= Beginning of Section =
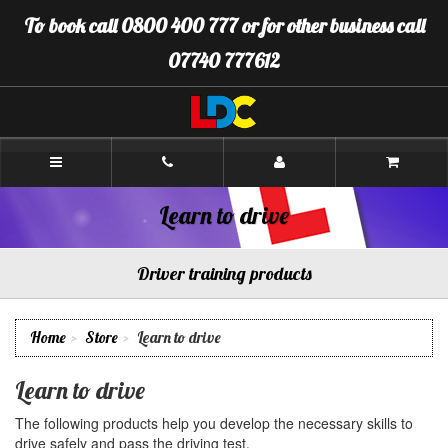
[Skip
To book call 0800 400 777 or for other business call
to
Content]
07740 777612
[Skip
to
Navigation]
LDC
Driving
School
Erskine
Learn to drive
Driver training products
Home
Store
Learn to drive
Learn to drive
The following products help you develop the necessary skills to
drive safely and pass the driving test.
= End of Section =
= Beginning of Section =
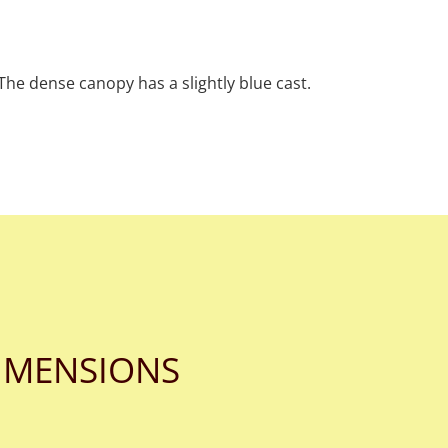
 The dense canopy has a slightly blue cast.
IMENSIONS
= End of Section =
• Work request: Take exactly the lines from the one containing "The following products" through the one containing "drive safely and pass the driving test." in the data above, and output them with nothing added.

• Solved problem:
The following products help you develop the necessary skills to
drive safely and pass the driving test.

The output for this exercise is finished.